Monday, May 30, 2011
Howard Marks Memo: How Quickly They Forget
In January 2004 I received a letter from Warren Buffett (how’s that for name dropping?)
in which he wrote, “I’ve commented about junk bonds that last year’s weeds have
become this year’s flowers. I liked them better when they were weeds.”
Warren’s phrasings are always the clearest, catchiest and most on-target, and I thought
this Buffettism captured the thought particularly well. Thus for Oaktree’s 2004 investor
conference we used the phrase “Yesterday’s Weeds . . . Today’s Flowers” as the title of a
slide depicting the snapback of high yield bonds. It showed the 45% average yield at
which a sample of ten bonds could have been bought during the Enron-plus-telecom
meltdown of 2002 and the 6% average yield at which they could have been sold in 2003;
on average, the yields had fallen by 87% in just thirteen months.
The idea went fullcircle in 2005, when Warren used our slide at the Berkshire Hathaway annual meeting to
illustrate how rapidly things can change in the world of investing.
And that’s the point of this memo. Asset prices fluctuate much more than fundamentals.

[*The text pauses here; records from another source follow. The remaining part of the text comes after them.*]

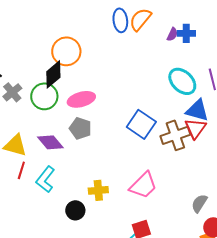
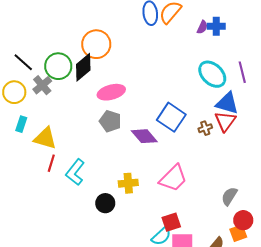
green circle: (44, 96) -> (58, 66), moved
brown cross: (175, 135) -> (205, 128), size x0.5
purple diamond: (50, 142) -> (144, 136), moved

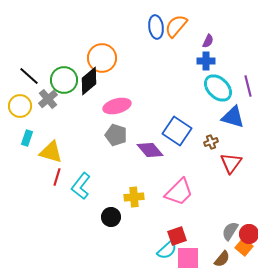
blue cross: (216, 26) -> (206, 61), moved
red triangle: (225, 121) -> (231, 163), moved
gray semicircle: (229, 196) -> (230, 231), moved
orange square: (238, 233) -> (244, 247), turned -30

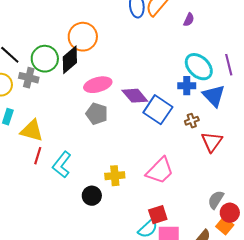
blue cross: (206, 61) -> (187, 86), moved
gray cross: (48, 99) -> (29, 78), turned -36
blue triangle: (233, 117) -> (214, 96), turned 30
purple diamond: (150, 150) -> (135, 96), moved
gray semicircle: (230, 231) -> (216, 200), moved

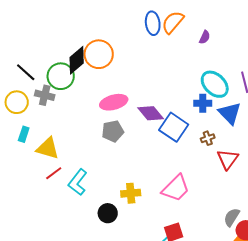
black diamond: (70, 60) -> (77, 60), moved
gray pentagon: (97, 114) -> (113, 131), turned -30
red line: (38, 156) -> (54, 173), turned 36

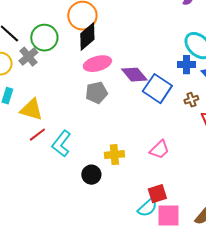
black diamond: (77, 60) -> (87, 37), moved
gray cross: (45, 95) -> (28, 57), turned 36
pink trapezoid: (176, 188) -> (159, 150), size x0.7

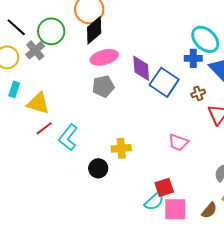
purple diamond: (134, 75) -> (141, 68), turned 36
pink trapezoid: (159, 150) -> (178, 142), moved, turned 65

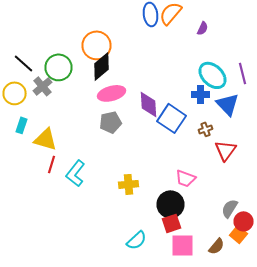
red line: (44, 128) -> (52, 164), turned -36
black circle: (98, 168) -> (170, 204), moved, size x1.4
cyan semicircle: (154, 201) -> (136, 240), moved

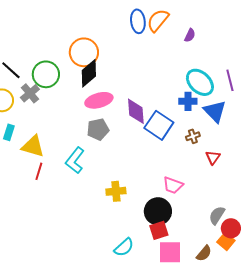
red triangle: (226, 150) -> (213, 157), size x0.7
cyan L-shape: (76, 173) -> (75, 160), moved

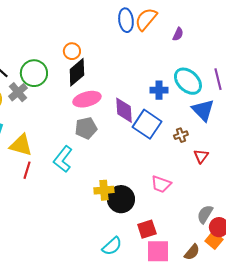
orange circle: (84, 52) -> (72, 51), size x0.6
blue cross: (188, 101) -> (159, 90), moved
black circle: (158, 211) -> (121, 199), moved

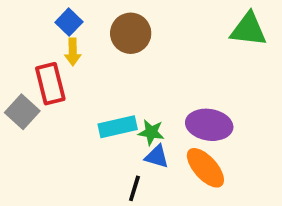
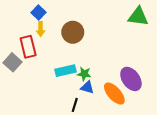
brown circle: (131, 33) -> (73, 32), moved
purple ellipse: (209, 125) -> (131, 79), moved, turned 45

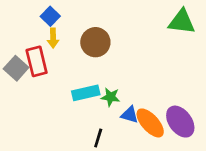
gray square: (12, 62) -> (16, 68), moved
purple ellipse: (131, 79) -> (180, 122), moved
blue triangle: (87, 87) -> (130, 115), moved

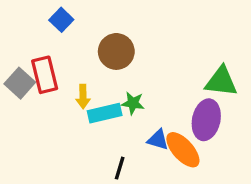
green triangle: (182, 22) -> (221, 81), moved
yellow arrow: (53, 38) -> (83, 96), moved
green star: (110, 97) -> (133, 103), moved
purple ellipse: (180, 122) -> (206, 120), moved, turned 48

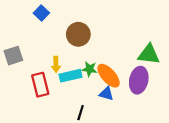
red rectangle: (45, 75) -> (40, 85), moved
gray square: (20, 83) -> (13, 56), turned 30
orange ellipse: (183, 150) -> (109, 76), moved

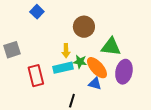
brown circle: (78, 34) -> (84, 27), moved
green triangle: (149, 54) -> (111, 47), moved
yellow arrow: (56, 64) -> (66, 51), moved

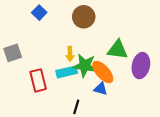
brown circle: (84, 27) -> (84, 17), moved
green star: (80, 62) -> (85, 66), size x1.6
purple ellipse: (124, 72) -> (141, 66), moved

This happens because, rather than applying moderation and balancing greed against fear,
euphoria against depression, and risk tolerance against risk aversion, investors tend to
oscillate wildly between the extremes. They apply optimism when things are going well
in the world (elevating prices beyond reason) and pessimism when things are going
poorly (depressing prices unreasonably). Shortness of memory plays a major part in
abetting these swings. If investors remembered past bubbles and busts and their causes,
and learned from them, the swings would moderate. But, in short, they don’t. And they
may be forgetting again.
High yield bonds and many other investment media have once again gone from
being weeds to flowers – from pariahs to market darlings – and it happened in a
startlingly short period of time.
As is so often the case, things that investors wouldn’t
touch in the depths of the crisis in late 2008 now strike them as good buys at twice the
price. The swing of this pendulum recurs regularly and creates some of the greatest
opportunities to lose or gain. Thus we must always be mindful.